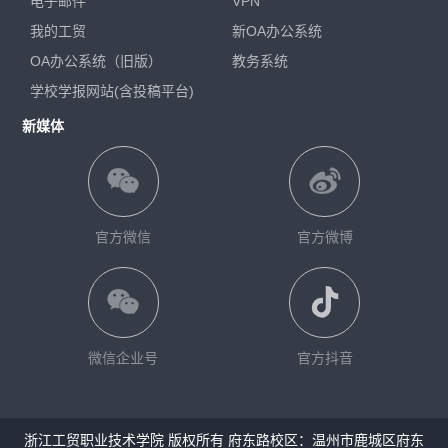
电子邮件
VPN
我的工贸
新OA办公系统
OA办公系统（旧版）
教务系统
学校学报网站(含投稿平台)
新媒体
官方微信
官方微博
微信企业号
官方抖音
浙江工贸职业技术学院 版权所有 府东路校区：温州市鹿城区府东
━━━
◆ **About this exercise**:
The whole listing must come back verbatim, with no pictures included.

◆ **The answer**:
电子邮件
VPN
我的工贸
新OA办公系统
OA办公系统（旧版）
教务系统
学校学报网站(含投稿平台)
新媒体
官方微信
官方微博
微信企业号
官方抖音
浙江工贸职业技术学院 版权所有 府东路校区：温州市鹿城区府东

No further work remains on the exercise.